Nations behave wisely, Israeli foreign minister Abba Eban observed five decades ago, “once they have exhausted all other alternatives”.
One can only hope that proves the case with water policy in Australia’s Murray-Darling Basin, the nation’s largest river system and agricultural heartland.
The ABC’s Four Corners program Cash Splash, aired last night, illustrates how thoroughly we are exhausting the options that don’t work to keep rivers being sucked dry by irrigators. Billions of dollars have been spent on infrastructure schemes that have failed to deliver any measurable improvement in water flows or the state of the environment.
The Murray–Darling Basin is Australia’s largest and most complex river system. With 77,000 km of rivers, it is the food bowl of the nation. Murray–Darling Basin Authority
This failure is no surprise to economists who have studied the problems of the Murray-Darling Basin for decades.
The central problem is well understood, as are the workable (and unworkable) possible responses.
The basin covers four states: Queensland, New South Wales, Victoria and South Australia. All state governments have allocated permits to extract water for human uses (irrigated agriculture and urban water). The allocations grew rapidly in the second half of the 20th century, exceeding the sustainable capacity of the natural environment.
One sign of the failure became dramatically obvious in 1991, with an outbreak of toxic blue-green algae over 1,200 km of the Darling River. Algal blooms are fed by nitrogen and other nutrients in fertiliser runoff and sewerage. They continue to occur.
A 2009 algae bloom in the Murray-Darling Basin. Office of the NSW Minister for Water/AAP
This event underlined the need to leave enough water in rivers for “environmental flows” to keep the system healthy.
Acting with what now seems like impressive promptness, the Murray-Darling Basin Ministerial Council (made up of the water resources ministers from the basin states, the Australian Capital Territory and the federal government) imposed a cap on water extractions in 1995. It limited extractions to the volume of water capable of being taken out by the infrastructure (pumps, dams, channels, management rules) that existed in 1993-94.

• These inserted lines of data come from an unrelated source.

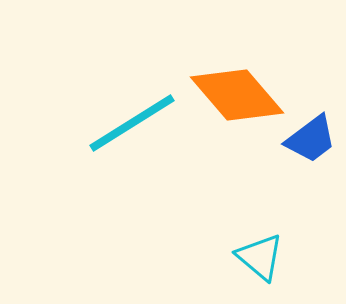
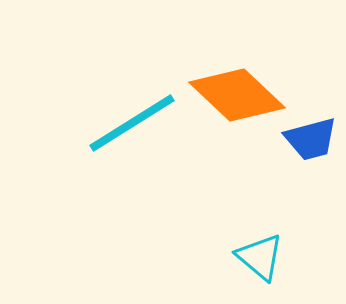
orange diamond: rotated 6 degrees counterclockwise
blue trapezoid: rotated 22 degrees clockwise
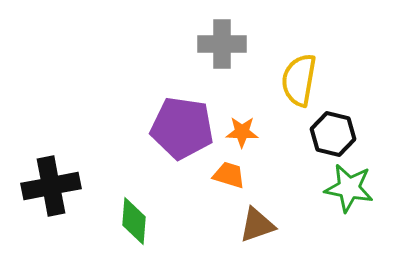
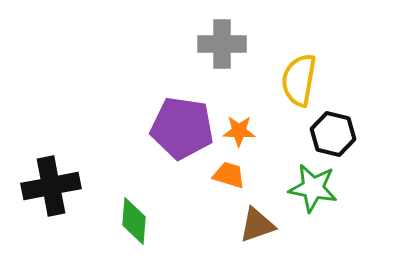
orange star: moved 3 px left, 1 px up
green star: moved 36 px left
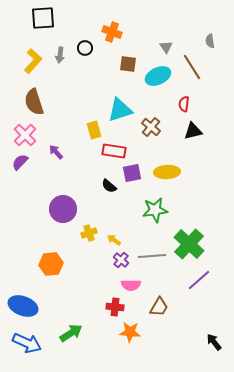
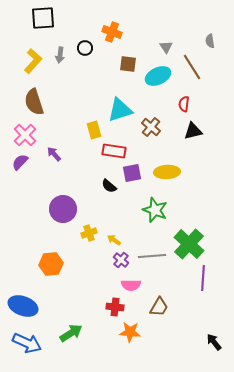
purple arrow: moved 2 px left, 2 px down
green star: rotated 30 degrees clockwise
purple line: moved 4 px right, 2 px up; rotated 45 degrees counterclockwise
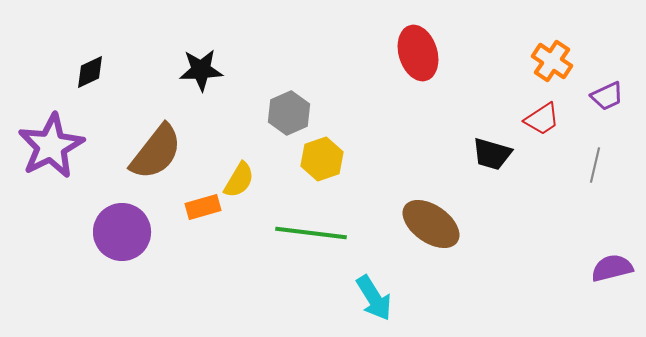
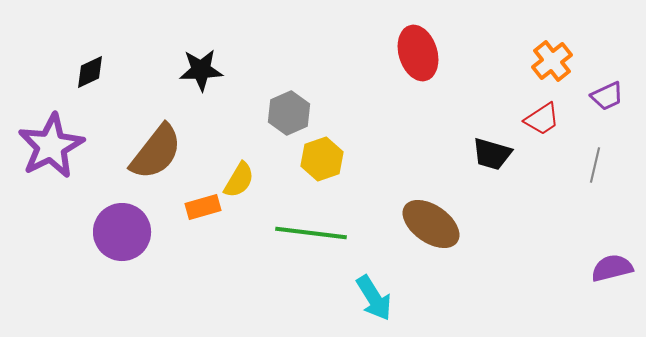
orange cross: rotated 18 degrees clockwise
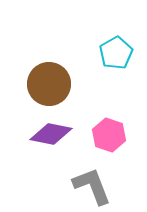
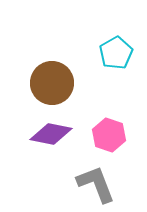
brown circle: moved 3 px right, 1 px up
gray L-shape: moved 4 px right, 2 px up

The cap was supposed to be a temporary measure. It wasn’t intended to solve the problem, just stop it getting any worse in the short run.
The long-term solution was to be a system of trade in water rights, introduced by the Council of Australian Governments in 1994. Combined with the right price signals from environmental purchases, this system was meant to allocate water to its most productive uses while reducing extractions to sustainable levels.
A quarter-century on, the cap is only now being phased out, and a vast array of measures have come and gone, including the National Water Initiative, the Water Act of 2007, Water for the Future and the Murray-Darling Basin Plan.
The failure of these initiatives rests on one simple fact: the refusal of irrigation lobby groups to countenance the government buying water rights on the open market to increase environmental flows. Their opposition has been immovable, despite many individual irrigators being keen to sell their water rights and use the money to invest in alternative cropping activities or retire.
On the other hand, there are a lucky (often politically well-connected) few who have done very well from “strategic” purchases of water. Investigative journalist Michael West has noted the National Party’s Barnaby Joyce has been publicly hostile towards buybacks of water entitlements but authorised, as federal water resources minister, three major “strategic purchases”.
Instead of water purchases, politicians like Joyce have put their faith in subsidies to infrastructure, to improve the efficiency of water use.
The idea has a lot of intuitive appeal. If less water can be used, it should be possible to increase flows in the river system without reducing agricultural output. With rare exceptions, this appealing vision has dominated the thinking of politicians and much of the public.
The reality is sadly different. The failure of infrastructure-based water recovery was both predictable and predicted.
Read more: Is the Murray-Darling Basin Plan broken?
I pointed out the main difficulties in a piece for ABC Online in 2012. The article didn’t contain any remarkable insights. It simply stated views shared by every independent economist who has worked on the issue.
The illusion of efficiency
Among the many problems with infrastructure schemes, two have stood out.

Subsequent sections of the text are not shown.